The question now is how and where do users discover cross-border resources? By this I mean that the user and the content come from different countries, and/or that the content is in a language other than the user’s mother tongue.
One challenge is discovering resources in general (previous post), another one is to discover resources that are in a different language and come from different countries. This is the case on our portal, so I'm interested in how to facilitate the discovery process that involves crossing those boundaries (language and national, which might have implications to the educational content of the resource), and hopefully make it more efficient.
My take is social information: making it readily available to all to leave cues from other users. I bet that this should facilitate the discovery process and thus also make it more efficient (more resources and faster).
So I looked at the previous data and the cross-boundary bookmarks from users. This is relative to the user, of course, so with every bookmark I compare whether the resource and the user come from the same country and/or is the users mother tongue different from the resource language.
41 out of 48 active users had bookmarked cross-boundary resources. They had added
- 299 distinct resources into their collections 350 times. Out of these resources
- 163 were cross-boundary resources, which had been added to their collections 198 times.
- This means that 55% of distinct resources obtained during the period of 1.5 months were cross-boundary resources.

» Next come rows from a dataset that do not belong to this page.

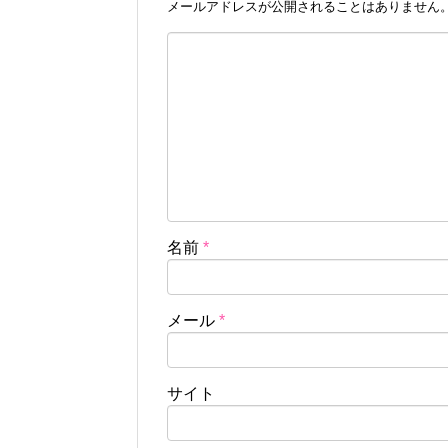
メールアドレスが公開されることはありません
名前
*
メール
*
サイト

Table 1 shows that about a third of the bookmarked cross-boundary resources had Social Information on them, they were either bookmarked by previous users or existed in the "travel well" list. This is cool! Although we cannot say that the users only discovered these resources because of Social Information, it is important to know that it has had added value for users to discover them. I also found out that about 10% of bookmarks on resources with SI had been previously bookmarked by someone from the same country as the resource was. The fact that they were bookmarked, although still almost dismissible small (10%), is still good news for SI and social navigation based on it.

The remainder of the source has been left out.